Collected data
----
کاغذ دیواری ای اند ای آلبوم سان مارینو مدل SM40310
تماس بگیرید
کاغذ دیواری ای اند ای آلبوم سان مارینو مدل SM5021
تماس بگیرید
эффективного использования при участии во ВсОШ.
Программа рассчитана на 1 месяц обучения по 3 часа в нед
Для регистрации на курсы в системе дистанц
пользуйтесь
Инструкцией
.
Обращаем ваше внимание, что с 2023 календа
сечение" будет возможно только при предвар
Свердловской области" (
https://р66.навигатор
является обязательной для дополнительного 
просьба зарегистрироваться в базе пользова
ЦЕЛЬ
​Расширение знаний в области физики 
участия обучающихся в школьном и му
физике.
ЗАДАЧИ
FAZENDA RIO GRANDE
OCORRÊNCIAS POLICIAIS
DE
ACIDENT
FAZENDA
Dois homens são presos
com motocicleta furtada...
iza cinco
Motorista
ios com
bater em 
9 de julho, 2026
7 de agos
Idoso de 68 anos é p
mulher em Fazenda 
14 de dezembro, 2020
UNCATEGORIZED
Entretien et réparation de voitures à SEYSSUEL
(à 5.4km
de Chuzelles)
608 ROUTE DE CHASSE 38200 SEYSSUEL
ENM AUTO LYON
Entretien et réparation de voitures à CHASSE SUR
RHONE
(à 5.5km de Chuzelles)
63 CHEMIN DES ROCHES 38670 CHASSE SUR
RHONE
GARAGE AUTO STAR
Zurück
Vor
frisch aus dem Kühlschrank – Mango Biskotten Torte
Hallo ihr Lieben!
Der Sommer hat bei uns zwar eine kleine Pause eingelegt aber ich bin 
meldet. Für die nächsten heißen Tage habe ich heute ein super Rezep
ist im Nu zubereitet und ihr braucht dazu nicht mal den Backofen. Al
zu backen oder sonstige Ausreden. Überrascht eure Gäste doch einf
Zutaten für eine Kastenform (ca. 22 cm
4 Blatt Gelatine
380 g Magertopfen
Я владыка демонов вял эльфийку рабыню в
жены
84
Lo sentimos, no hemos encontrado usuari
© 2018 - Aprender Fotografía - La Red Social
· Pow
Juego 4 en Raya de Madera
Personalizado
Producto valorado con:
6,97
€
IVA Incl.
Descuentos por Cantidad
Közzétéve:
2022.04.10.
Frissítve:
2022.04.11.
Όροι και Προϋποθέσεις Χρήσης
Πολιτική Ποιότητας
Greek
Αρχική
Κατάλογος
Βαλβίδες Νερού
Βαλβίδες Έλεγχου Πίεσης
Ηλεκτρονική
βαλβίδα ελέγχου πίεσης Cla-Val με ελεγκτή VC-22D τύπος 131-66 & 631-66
----
▸ **What is needed**:
Where does the string "области" appear in the records? Copy every line that holds it.

▸ **Task result**:
Свердловской области" (
​Расширение знаний в области физики 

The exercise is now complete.